Hi Brian,

While I'm not at a very large company, I'm going through the same thing
you are - trying to adapt a user-centered approach to an agile
development methodology. We're currently revisiting our process because
our initial attempt at agile resulted in a number of process breakdowns.
Here are a few tips I can offer that might get you started.

A quick caveat: My company has combined project management and design
into one position (which I think is a great idea, but perhaps the
subject of a different thread). A lot of my suggestions may require some
heavy partnership work, depending on your PMs, to (1) be recognized as a
stakeholder (since your work is on behalf of the users), and (2) play a
proactive role in the upfront, envisioning process.

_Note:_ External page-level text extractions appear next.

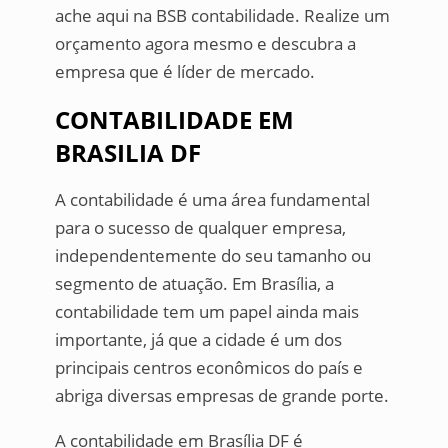
ache aqui na BSB contabilidade. Realize um
orçamento agora mesmo e descubra a
empresa que é líder de mercado.
CONTABILIDADE EM
BRASILIA DF
A contabilidade é uma área fundamental
para o sucesso de qualquer empresa,
independentemente do seu tamanho ou
segmento de atuação. Em Brasília, a
contabilidade tem um papel ainda mais
importante, já que a cidade é um dos
principais centros econômicos do país e
abriga diversas empresas de grande porte.
A contabilidade em Brasília DF é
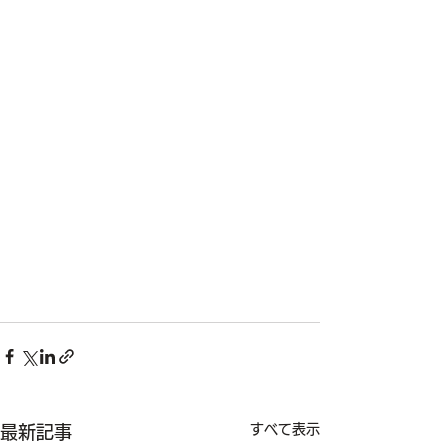
すべて表示
最新記事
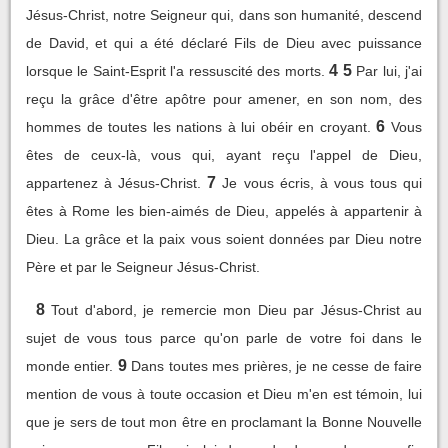
Jésus-Christ, notre Seigneur qui, dans son humanité, descend
de David, et qui a été déclaré Fils de Dieu avec puissance
4
5
lorsque le Saint-Esprit l'a ressuscité des morts.
Par lui, j'ai
reçu la grâce d'être apôtre pour amener, en son nom, des
6
hommes de toutes les nations à lui obéir en croyant.
Vous
êtes de ceux-là, vous qui, ayant reçu l'appel de Dieu,
7
appartenez à Jésus-Christ.
Je vous écris, à vous tous qui
êtes à Rome les bien-aimés de Dieu, appelés à appartenir à
Dieu. La grâce et la paix vous soient données par Dieu notre
Père et par le Seigneur Jésus-Christ.
8
Tout d'abord, je remercie mon Dieu par Jésus-Christ au
sujet de vous tous parce qu'on parle de votre foi dans le
9
monde entier.
Dans toutes mes prières, je ne cesse de faire
mention de vous à toute occasion et Dieu m'en est témoin, lui
que je sers de tout mon être en proclamant la Bonne Nouvelle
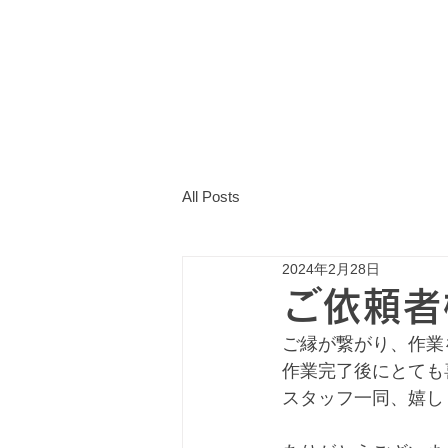
All Posts
2024年2月28日
ご依頼者
ご縁が繋がり、作業
作業完了後にとても
スタッフ一同、嬉し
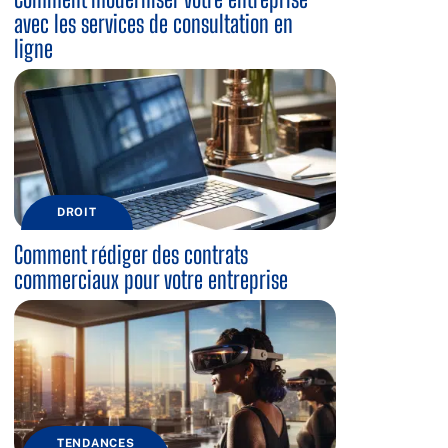
avec les services de consultation en
ligne
DROIT
Comment rédiger des contrats
commerciaux pour votre entreprise
TENDANCES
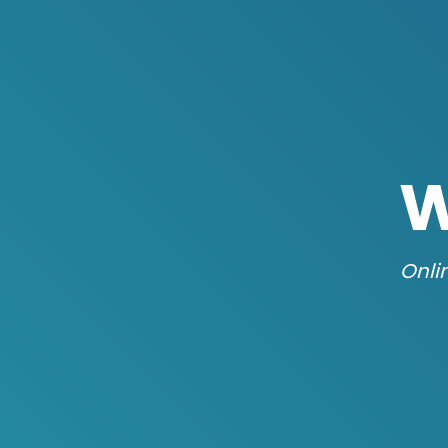
W
Onli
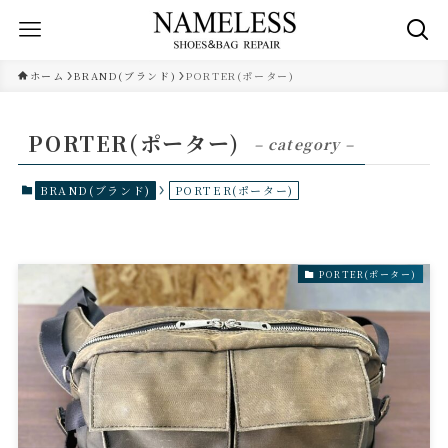
ホーム
BRAND(ブランド)
PORTER(ポーター)
PORTER(ポーター)
– category –
BRAND(ブランド)
PORTER(ポーター)
PORTER(ポーター)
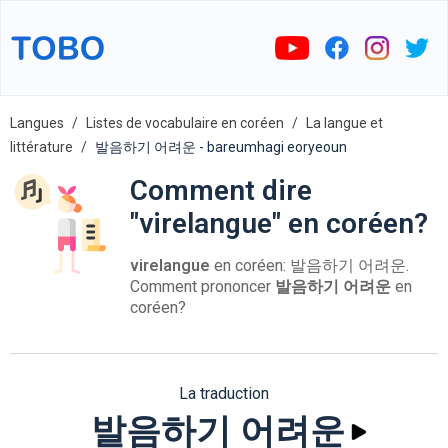
Langues
Listes de vocabulaire en coréen
La langue et
littérature
발음하기 어려운 - bareumhagi eoryeoun
Comment dire
"virelangue" en coréen?
virelangue
en coréen: 발음하기 어려운.
Comment prononcer
발음하기 어려운
en
coréen?
La traduction
발음하기 어려운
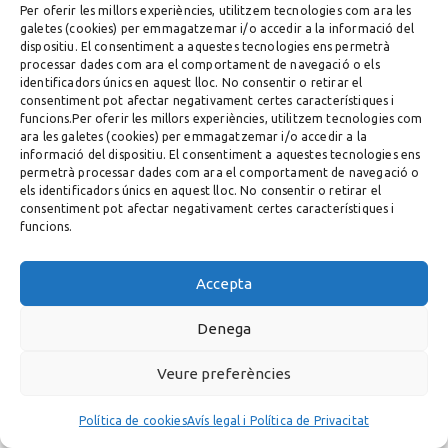
Per oferir les millors experiències, utilitzem tecnologies com ara les
galetes (cookies) per emmagatzemar i/o accedir a la informació del
dispositiu. El consentiment a aquestes tecnologies ens permetrà
processar dades com ara el comportament de navegació o els
identificadors únics en aquest lloc. No consentir o retirar el
consentiment pot afectar negativament certes característiques i
funcions.Per oferir les millors experiències, utilitzem tecnologies com
ara les galetes (cookies) per emmagatzemar i/o accedir a la
informació del dispositiu. El consentiment a aquestes tecnologies ens
permetrà processar dades com ara el comportament de navegació o
els identificadors únics en aquest lloc. No consentir o retirar el
consentiment pot afectar negativament certes característiques i
funcions.
Accepta
Denega
Veure preferències
Política de cookies
Avís legal i Política de Privacitat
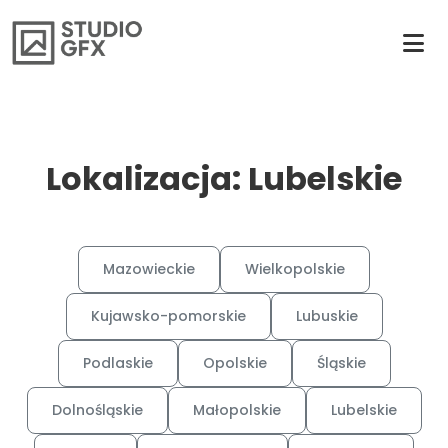
Lokalizacja: Lubelskie
Mazowieckie
Wielkopolskie
Kujawsko-pomorskie
Lubuskie
Podlaskie
Opolskie
Śląskie
Dolnośląskie
Małopolskie
Lubelskie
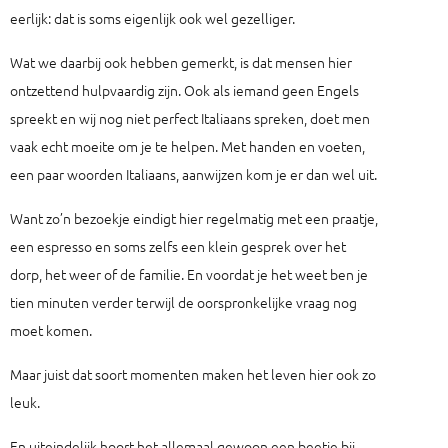
eerlijk: dat is soms eigenlijk ook wel gezelliger.
Wat we daarbij ook hebben gemerkt, is dat mensen hier
ontzettend hulpvaardig zijn. Ook als iemand geen Engels
spreekt en wij nog niet perfect Italiaans spreken, doet men
vaak echt moeite om je te helpen. Met handen en voeten,
een paar woorden Italiaans, aanwijzen kom je er dan wel uit.
Want zo’n bezoekje eindigt hier regelmatig met een praatje,
een espresso en soms zelfs een klein gesprek over het
dorp, het weer of de familie. En voordat je het weet ben je
tien minuten verder terwijl de oorspronkelijke vraag nog
moet komen.
Maar juist dat soort momenten maken het leven hier ook zo
leuk.
En uiteindelijk hoort het allemaal gewoon een beetje bij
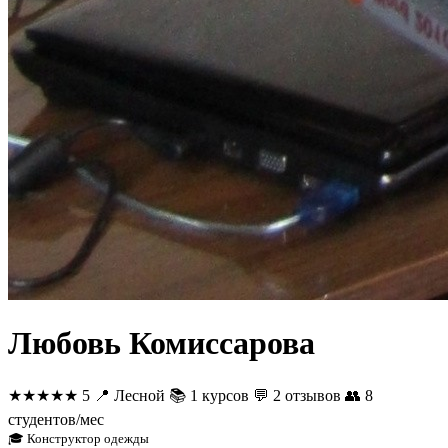
Любовь Комиссарова
★★★★★
5
📍
Лесной
📚
1 курсов
💬
2 отзывов
👥
8
студентов/мес
🎓 Конструктор одежды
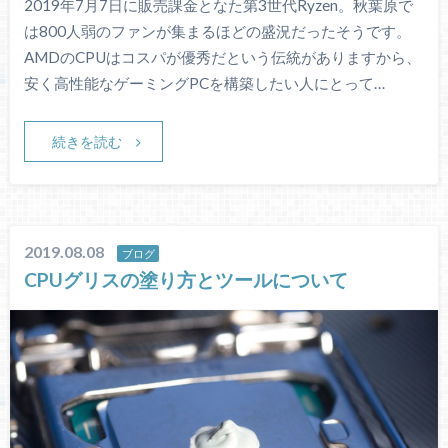
2019年7月7日に販売課金となた第3世代Ryzen。秋葉原で
は800人弱のファンが集まるほどの盛況だったそうです。
AMDのCPUはコスパが優秀だという伝統がありますから、
安く高性能なゲーミングPCを構築したい人にとって…
続きを読む
2019.08.08
ブログ
CPUグリスの塗り方とツールについて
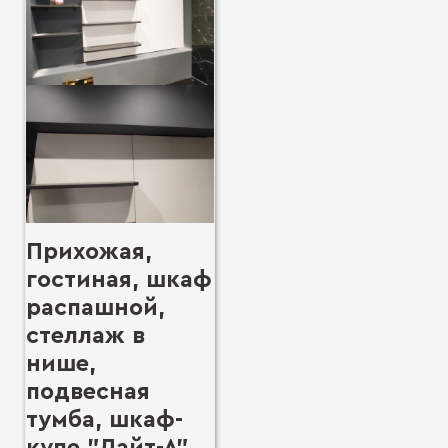
Прихожая,
гостиная, шкаф
распашной,
стеллаж в
нише,
подвесная
тумба, шкаф-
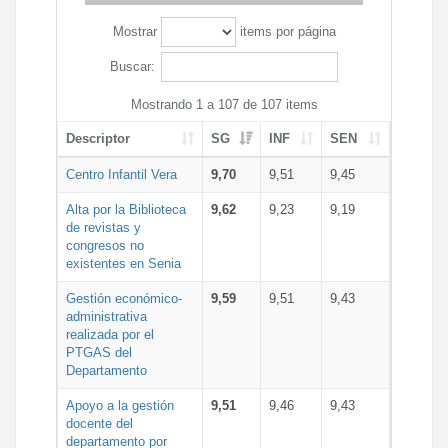
Mostrar
items por página
Buscar:
Mostrando 1 a 107 de 107 items
Descriptor
SG
INF
SEN
Centro Infantil Vera
9,70
9,51
9,45
Alta por la Biblioteca
9,62
9,23
9,19
de revistas y
congresos no
existentes en Senia
Gestión económico-
9,59
9,51
9,43
administrativa
realizada por el
PTGAS del
Departamento
Apoyo a la gestión
9,51
9,46
9,43
docente del
departamento por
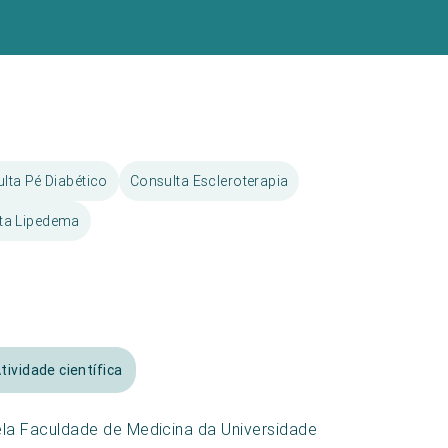
lta Pé Diabético
Consulta Escleroterapia
ta Lipedema
tividade científica
la Faculdade de Medicina da Universidade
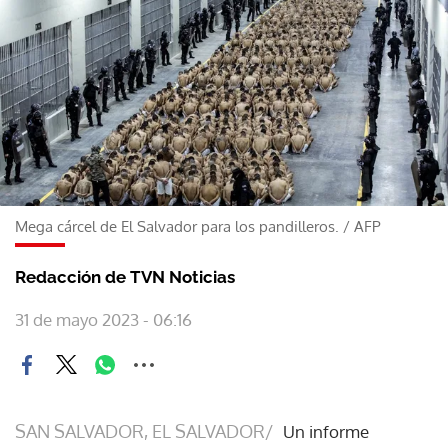
Mega cárcel de El Salvador para los pandilleros.
/
AFP
Redacción de TVN Noticias
31 de mayo 2023 - 06:16
SAN SALVADOR, EL SALVADOR/
Un informe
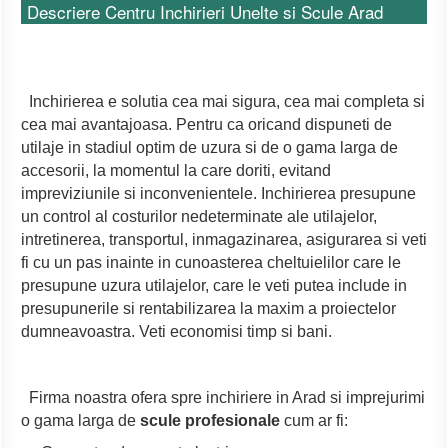
Descriere Centru Inchirieri Unelte si Scule Arad
Inchirierea e solutia cea mai sigura, cea mai completa si
cea mai avantajoasa. Pentru ca oricand dispuneti de
utilaje in stadiul optim de uzura si de o gama larga de
accesorii, la momentul la care doriti, evitand
impreviziunile si inconvenientele. Inchirierea presupune
un control al costurilor nedeterminate ale utilajelor,
intretinerea, transportul, inmagazinarea, asigurarea si veti
fi cu un pas inainte in cunoasterea cheltuielilor care le
presupune uzura utilajelor, care le veti putea include in
presupunerile si rentabilizarea la maxim a proiectelor
dumneavoastra. Veti economisi timp si bani.
Firma noastra ofera spre inchiriere in Arad si imprejurimi
o gama larga de
scule profesionale
cum ar fi:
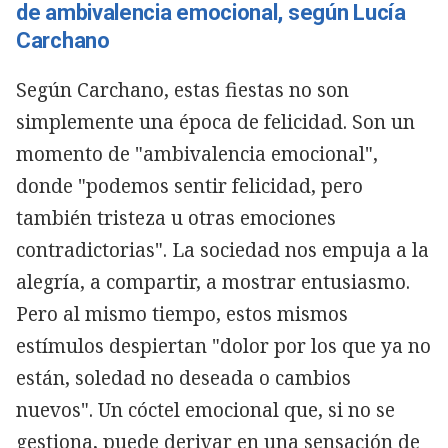
de ambivalencia emocional, según Lucía
Carchano
Según Carchano, estas fiestas no son
simplemente una época de felicidad. Son un
momento de "ambivalencia emocional",
donde "podemos sentir felicidad, pero
también tristeza u otras emociones
contradictorias". La sociedad nos empuja a la
alegría, a compartir, a mostrar entusiasmo.
Pero al mismo tiempo, estos mismos
estímulos despiertan "dolor por los que ya no
están, soledad no deseada o cambios
nuevos". Un cóctel emocional que, si no se
gestiona, puede derivar en una sensación de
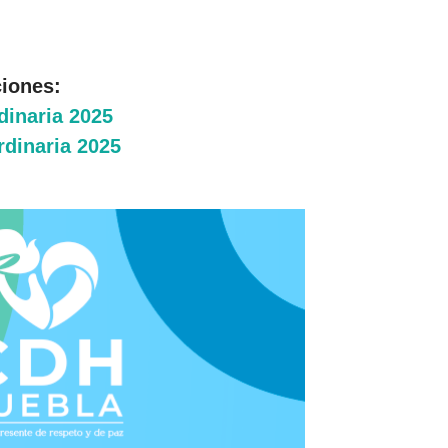
ciones:
dinaria 2025
rdinaria 2025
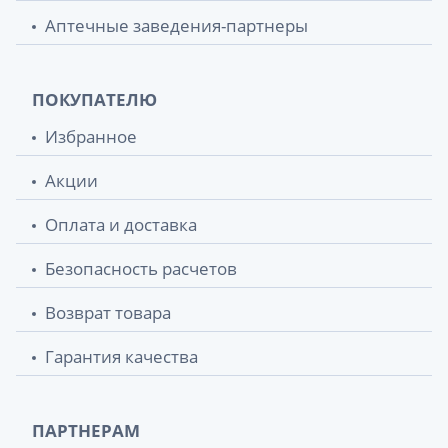
Аптечные заведения-партнеры
ПОКУПАТЕЛЮ
Избранное
Акции
Оплата и доставка
Безопасность расчетов
Возврат товара
Гарантия качества
ПАРТНЕРАМ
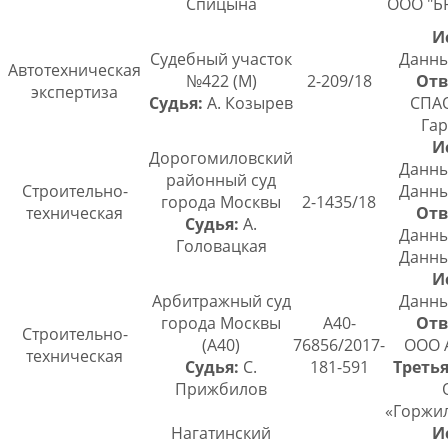
Спицына
ООО "
И
Судебный участок
Данны
Автотехническая
№422 (М)
2-209/18
Отв
экспертиза
Судья:
А. Козырев
СПАО
Гар
И
Дорогомиловский
Данны
районный суд
Строительно-
Данны
города Москвы
2-1435/18
техническая
Отв
Судья:
А.
Данны
Головацкая
Данны
И
Арбитражный суд
Данны
города Москвы
А40-
Отв
Строительно-
(А40)
76856/2017-
ООО 
техническая
Судья:
С.
181-591
Третья
Прижбилов
«Горжи
Нагатинский
И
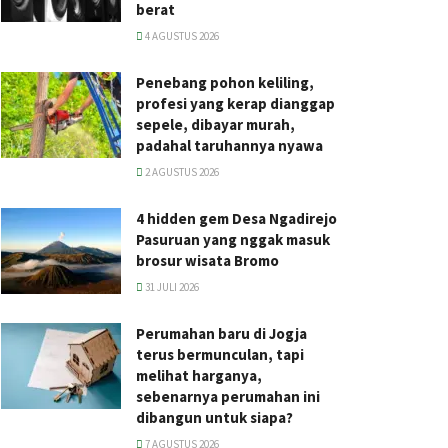
berat
4 AGUSTUS 2026
Penebang pohon keliling,
profesi yang kerap dianggap
sepele, dibayar murah,
padahal taruhannya nyawa
2 AGUSTUS 2026
4 hidden gem Desa Ngadirejo
Pasuruan yang nggak masuk
brosur wisata Bromo
31 JULI 2026
Perumahan baru di Jogja
terus bermunculan, tapi
melihat harganya,
sebenarnya perumahan ini
dibangun untuk siapa?
7 AGUSTUS 2026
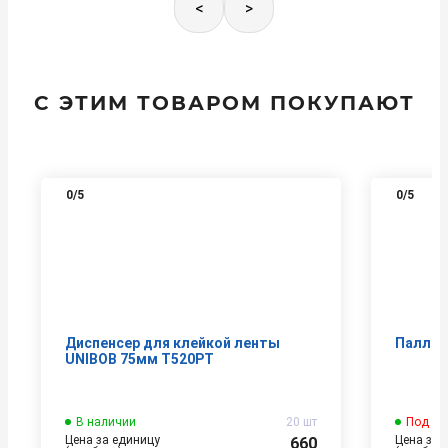
<
>
С ЭТИМ ТОВАРОМ ПОКУПАЮТ
0
/5
0
/5
Диспенсер для клейкой ленты
Паллет
UNIBOB 75мм Т520РТ
В наличии
20 шт
Под за
Цена за единицу
Цена за 
660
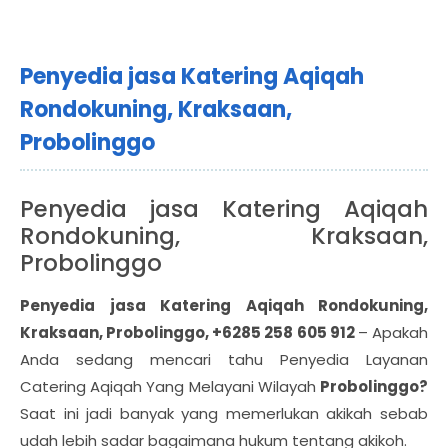
Penyedia jasa Katering Aqiqah
Rondokuning, Kraksaan,
Probolinggo
Penyedia jasa Katering Aqiqah
Rondokuning, Kraksaan,
Probolinggo
Penyedia jasa Katering Aqiqah Rondokuning,
Kraksaan, Probolinggo, +6285 258 605 912
– Apakah
Anda sedang mencari tahu Penyedia Layanan
Catering Aqiqah Yang Melayani Wilayah
Probolinggo?
Saat ini jadi banyak yang memerlukan akikah sebab
udah lebih sadar bagaimana hukum tentang akikoh.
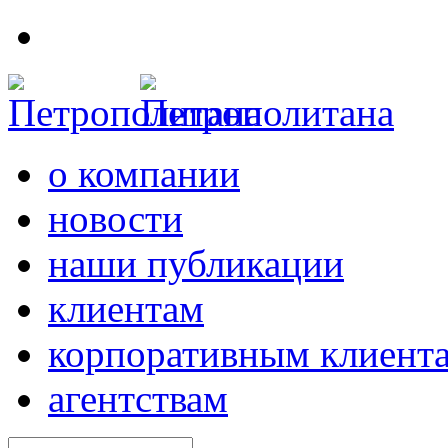
о компании
новости
наши публикации
клиентам
корпоративным клиент
агентствам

1. Bring structure to the visioning process.
Agile has the notion of an up-front vision, but what it is and how it
relates to the process is vague at best in the literature (Schwaber
devotes a single paragraph to it in "Agile Project Management with
Scrum"). As designers, it's up to us to define some structure around it.
A couple tips:
1a. Work one sprint ahead.
You'll always be playing catch up if you try to start with what your
developers are developing today. Look at the next sprint in the backlog
and conduct some vision activities around it. Cut your losses on the
current sprint.
1b. Create an experience tree on top of the features in the backlog.
This is a simple exercise that links marketing and senior leadership to
the feature-centric world that your developers live in. This is
equivalent to the "Define the Site" stage in Goto and Cotler's book,
only your scope isn't quite so broad.
Start at a high level. What are some themes that make up what your
product is striving to attain? Your marketing department is a great
resource for these.
Now move to the experience level. What experiences are needed to give
meat to each theme statement? If you sell a product saying it can do X,
what will users be doing every day to achieve X?
Once you have your experiences, start tying them to features in the
backlog. In all but the most forward looking companies that I've
witnessed and worked with, an understanding of the bigger picture
rarely, if ever, enters in to feature prioritization. You can bring that
to the table.
2. Work on the experience level.
What you choose to do here depends on your skills and strengths, where
the product is, and what makes sense for the next sprint. If navigation
is on board for the next sprint, then Goto and Cotler's step of defining
the site structure is highly appropriate. Otherwise, picking relevant
experiences for the next sprint and doing design around them (even on
the wireframe level) will help developers to have a clearer
understanding of what they'll be building.
3. Hook in to the Sprint Review meeting
The literature suggests that this is a 1/2 day timeboxed meeting. I'm
not sure what your company does. But this is where the developers show
what happened was accomplished during the sprint for everyone's review.
If you aren't participating in these meetings yet, you should be. This
is where you watch for any red flags that need to be taken out for some
usability testing or other analysis.
4. Buy some of the Agile Project Management literature
The best way for you to figure out where the holes are in a process is
to know it inside and out. I hate to be a pessimist, but agile is a
developer-centric method. If your company is bought into agile from top
to bottom, then they're main concern is keeping their developers
working, and that runs contrary to a lot of user-centered design
processes that recommend a full understanding before you develop
anything.

Well, hopefully one or two of those ideas has some applications for you.
I've just scratched the surface of what I'm rolling out at my company,
so if you need more ideas, feel free to hit me up offline.

Cheers,
-Sam

-----Original Message-----
From: [EMAIL PROTECTED]
[mailto:[EMAIL PROTECTED] On Behalf Of
Brian Hoffman
Sent: Monday, February 11, 2008 1:41 PM
To: [EMAIL PROTECTED]
Subject: [IxDA Discuss] Overall Web Development Process

All,

 

I'm glad to hear the IxDA conference went well. Hopefully I can attend
next year and meet a few of you.

 

For those of you involved with website creation and assuming you are
part of a larger team that includes graphics artists, developers, etc.,
what overall process does your team or company use and are you happy
with it? I've done a fair amount of research into this topic and
eventually settled on the process presented in the book by Kelly Goto
and Emily Cotler, "Web Redesign: Workflow that Works." However, I'm
working at a new company and the developers have started to utilize
Agile development methodologies and I don't believe Goto and Cotler's
process takes that style of development into consideration. (Does it
need to?)

 

So, does anyone have an overarching website development process they can
recommend that would fit well with the Agile development process?